Records provided =>
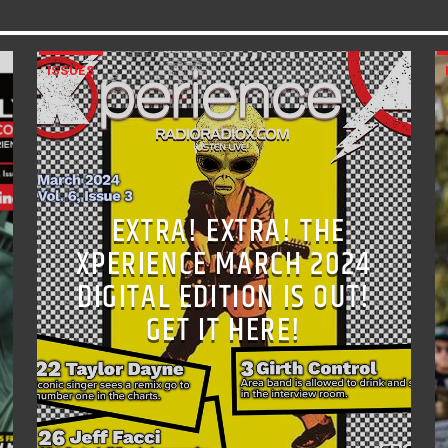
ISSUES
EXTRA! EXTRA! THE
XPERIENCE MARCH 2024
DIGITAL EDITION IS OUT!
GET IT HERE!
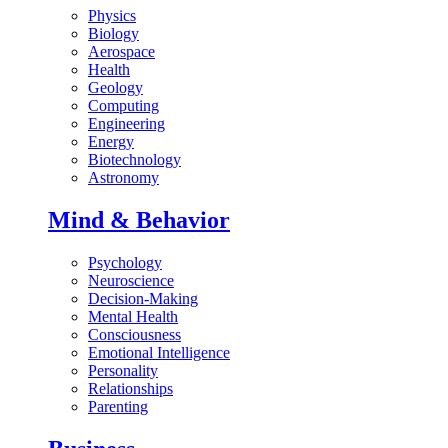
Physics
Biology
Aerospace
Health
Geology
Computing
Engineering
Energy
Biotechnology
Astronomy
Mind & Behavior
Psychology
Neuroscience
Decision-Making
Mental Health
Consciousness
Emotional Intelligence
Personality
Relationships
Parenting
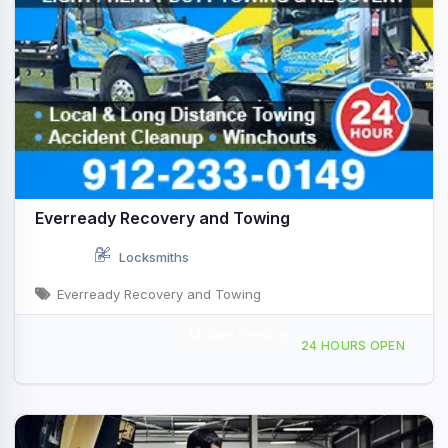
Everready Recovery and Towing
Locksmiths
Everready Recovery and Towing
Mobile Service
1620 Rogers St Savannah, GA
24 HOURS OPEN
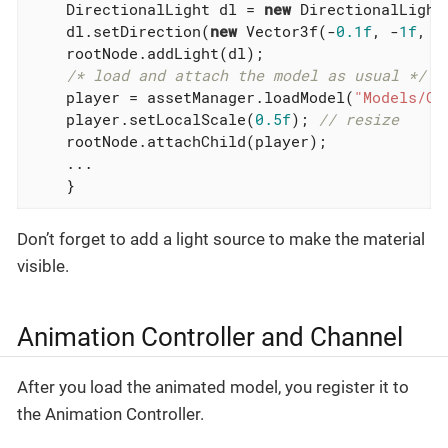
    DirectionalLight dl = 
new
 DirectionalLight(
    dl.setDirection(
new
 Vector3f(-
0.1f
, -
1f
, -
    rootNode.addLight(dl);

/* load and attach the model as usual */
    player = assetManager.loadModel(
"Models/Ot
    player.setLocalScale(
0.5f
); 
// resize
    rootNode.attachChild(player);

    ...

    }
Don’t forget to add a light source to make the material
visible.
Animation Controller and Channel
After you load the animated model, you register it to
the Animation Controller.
---
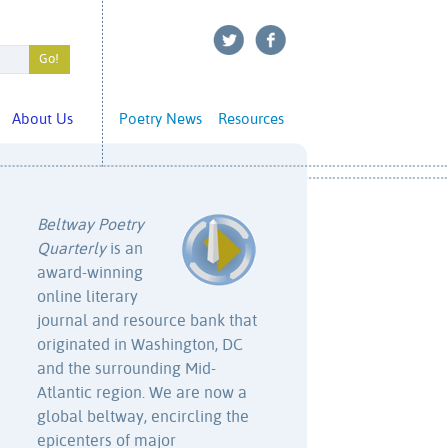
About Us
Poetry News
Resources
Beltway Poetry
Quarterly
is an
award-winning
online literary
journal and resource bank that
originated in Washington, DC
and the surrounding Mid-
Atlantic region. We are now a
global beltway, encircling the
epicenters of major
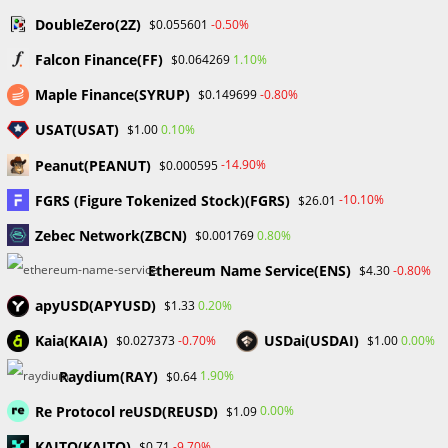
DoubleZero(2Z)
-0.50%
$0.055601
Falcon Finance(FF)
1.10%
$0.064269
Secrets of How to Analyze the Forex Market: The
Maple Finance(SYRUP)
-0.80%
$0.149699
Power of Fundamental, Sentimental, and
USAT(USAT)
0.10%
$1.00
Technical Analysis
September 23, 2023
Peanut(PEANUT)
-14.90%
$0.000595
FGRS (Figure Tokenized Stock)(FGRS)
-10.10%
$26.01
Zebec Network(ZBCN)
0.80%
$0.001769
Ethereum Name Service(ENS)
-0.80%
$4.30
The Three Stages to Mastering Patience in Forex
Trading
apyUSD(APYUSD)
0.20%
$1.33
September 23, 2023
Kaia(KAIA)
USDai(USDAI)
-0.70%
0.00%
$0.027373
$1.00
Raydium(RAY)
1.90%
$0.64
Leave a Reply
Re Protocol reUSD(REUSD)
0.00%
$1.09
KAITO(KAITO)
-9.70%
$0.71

What is expected => Return word for word the lines of the listing above, starting at the line with "Personality" and ending at the line with "the Animation Controller.", both included. Pictures do not belong in the copy.

Output of the task =>
Personality
Relationships
Parenting
Everready Recovery and Towing
Locksmiths
Everready Recovery and Towing
Mobile Service
1620 Rogers St Savannah, GA
24 HOURS OPEN
    DirectionalLight dl = 
new
 DirectionalLight(
    dl.setDirection(
new
 Vector3f(-
0.1f
, -
1f
, -
    rootNode.addLight(dl);

/* load and attach the model as usual */
    player = assetManager.loadModel(
"Models/Ot
    player.setLocalScale(
0.5f
); 
// resize
    rootNode.attachChild(player);

    ...

    }
Don’t forget to add a light source to make the material
visible.
Animation Controller and Channel
After you load the animated model, you register it to
the Animation Controller.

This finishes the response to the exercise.